_Records from a data source_:
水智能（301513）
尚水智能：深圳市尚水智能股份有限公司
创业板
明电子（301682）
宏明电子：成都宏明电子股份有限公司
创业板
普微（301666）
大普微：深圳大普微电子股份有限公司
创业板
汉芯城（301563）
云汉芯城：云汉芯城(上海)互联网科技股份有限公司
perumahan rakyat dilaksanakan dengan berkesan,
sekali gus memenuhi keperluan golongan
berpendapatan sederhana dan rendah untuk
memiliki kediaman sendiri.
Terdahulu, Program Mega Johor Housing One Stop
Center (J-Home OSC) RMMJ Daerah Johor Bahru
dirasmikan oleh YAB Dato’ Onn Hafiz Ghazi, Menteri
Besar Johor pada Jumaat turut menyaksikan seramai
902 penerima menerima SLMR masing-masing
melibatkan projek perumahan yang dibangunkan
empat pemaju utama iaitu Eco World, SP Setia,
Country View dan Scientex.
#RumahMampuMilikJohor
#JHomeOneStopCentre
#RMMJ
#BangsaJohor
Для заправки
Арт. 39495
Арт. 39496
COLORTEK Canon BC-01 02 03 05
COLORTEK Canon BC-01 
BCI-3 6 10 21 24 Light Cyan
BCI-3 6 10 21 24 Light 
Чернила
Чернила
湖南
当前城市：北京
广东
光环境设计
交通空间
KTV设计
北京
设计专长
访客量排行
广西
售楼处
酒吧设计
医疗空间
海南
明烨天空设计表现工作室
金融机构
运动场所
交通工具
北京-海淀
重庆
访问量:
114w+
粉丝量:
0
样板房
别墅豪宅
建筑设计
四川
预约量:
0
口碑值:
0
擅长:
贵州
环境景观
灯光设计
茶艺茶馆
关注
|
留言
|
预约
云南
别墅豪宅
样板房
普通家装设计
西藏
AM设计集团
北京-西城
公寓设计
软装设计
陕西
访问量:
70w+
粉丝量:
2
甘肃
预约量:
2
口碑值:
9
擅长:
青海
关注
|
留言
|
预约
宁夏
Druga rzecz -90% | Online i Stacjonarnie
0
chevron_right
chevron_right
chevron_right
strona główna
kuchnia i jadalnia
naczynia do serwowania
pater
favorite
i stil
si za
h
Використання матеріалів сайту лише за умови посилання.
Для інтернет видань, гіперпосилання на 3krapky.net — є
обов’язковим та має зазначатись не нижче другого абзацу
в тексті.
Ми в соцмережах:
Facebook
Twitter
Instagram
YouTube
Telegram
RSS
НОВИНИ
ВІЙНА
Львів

_INSTRUCTIONS FOR THE TASK_:
Beginning with the line above that contains "#JHomeOneStopCentre", copy each line exactly up to and including the line that contains "naczynia do serwowania", and go no further.

_OUTPUT_:
#JHomeOneStopCentre
#RMMJ
#BangsaJohor
Для заправки
Арт. 39495
Арт. 39496
COLORTEK Canon BC-01 02 03 05
COLORTEK Canon BC-01 
BCI-3 6 10 21 24 Light Cyan
BCI-3 6 10 21 24 Light 
Чернила
Чернила
湖南
当前城市：北京
广东
光环境设计
交通空间
KTV设计
北京
设计专长
访客量排行
广西
售楼处
酒吧设计
医疗空间
海南
明烨天空设计表现工作室
金融机构
运动场所
交通工具
北京-海淀
重庆
访问量:
114w+
粉丝量:
0
样板房
别墅豪宅
建筑设计
四川
预约量:
0
口碑值:
0
擅长:
贵州
环境景观
灯光设计
茶艺茶馆
关注
|
留言
|
预约
云南
别墅豪宅
样板房
普通家装设计
西藏
AM设计集团
北京-西城
公寓设计
软装设计
陕西
访问量:
70w+
粉丝量:
2
甘肃
预约量:
2
口碑值:
9
擅长:
青海
关注
|
留言
|
预约
宁夏
Druga rzecz -90% | Online i Stacjonarnie
0
chevron_right
chevron_right
chevron_right
strona główna
kuchnia i jadalnia
naczynia do serwowania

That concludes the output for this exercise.